WORK REQUEST: The copy you produce must repeat each record exactly and contain no pictures.

EXTRACTED DATA:
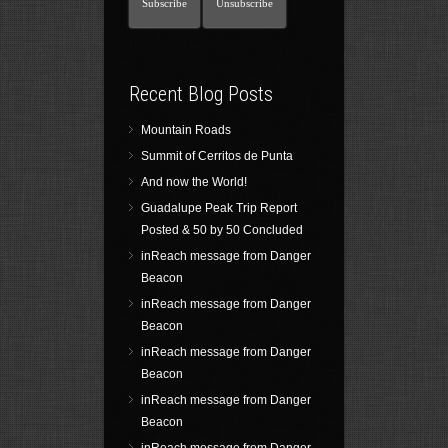
Recent Blog Posts
Mountain Roads
Summit of Cerritos de Punta
And now the World!
Guadalupe Peak Trip Report
Posted & 50 by 50 Concluded
inReach message from Danger
Beacon
inReach message from Danger
Beacon
inReach message from Danger
Beacon
inReach message from Danger
Beacon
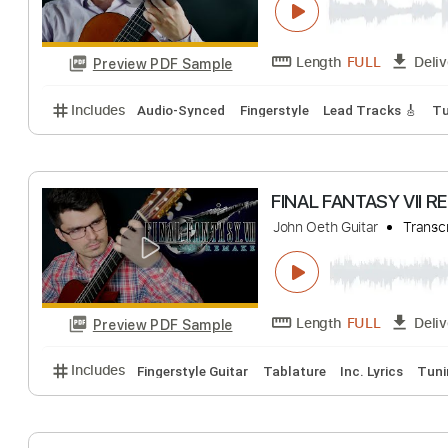
Preview PDF Sample
Includes
Lead Tracks 🎸
Rhythm Tracks 🎶
Bas
No Capo
Tablature
FINAL FANTASY S
John Oeth Guitar
Length
FULL
Preview PDF Sample
Includes
Audio-Synced
Fingerstyle
Lead Tracks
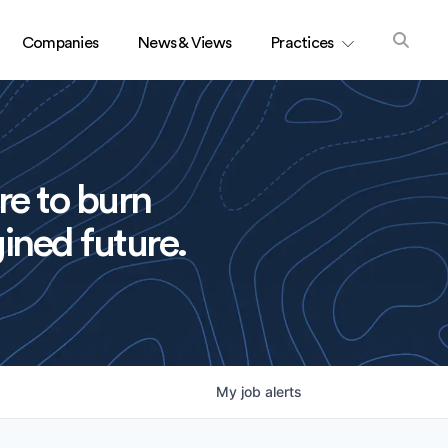
Companies
News & Views
Practices
re to burn
ined future.
My
job
alerts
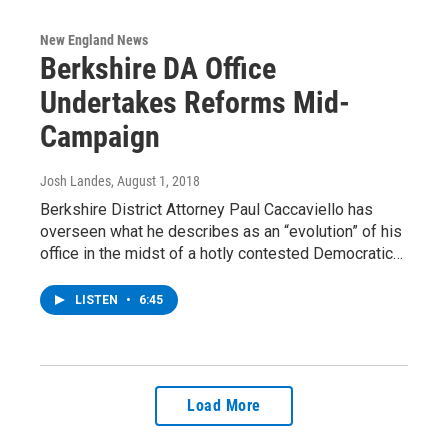
New England News
Berkshire DA Office
Undertakes Reforms Mid-
Campaign
Josh Landes
, August 1, 2018
Berkshire District Attorney Paul Caccaviello has
overseen what he describes as an “evolution” of his
office in the midst of a hotly contested Democratic…
LISTEN
•
6:45
Load More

RESULT FOR THIS TASK:
Recent Blog Posts
Mountain Roads
Summit of Cerritos de Punta
And now the World!
Guadalupe Peak Trip Report
Posted & 50 by 50 Concluded
inReach message from Danger
Beacon
inReach message from Danger
Beacon
inReach message from Danger
Beacon
inReach message from Danger
Beacon
Preview PDF Sample
Includes
Lead Tracks 🎸
Rhythm Tracks 🎶
Bas
No Capo
Tablature
FINAL FANTASY S
John Oeth Guitar
Length
FULL
Preview PDF Sample
Includes
Audio-Synced
Fingerstyle
Lead Tracks
Companies
News & Views
Practices
re to burn
ined future.
My
job
alerts
New England News
Berkshire DA Office
Undertakes Reforms Mid-
Campaign
Josh Landes
, August 1, 2018
Berkshire District Attorney Paul Caccaviello has
overseen what he describes as an “evolution” of his
office in the midst of a hotly contested Democratic…
LISTEN
•
6:45
Load More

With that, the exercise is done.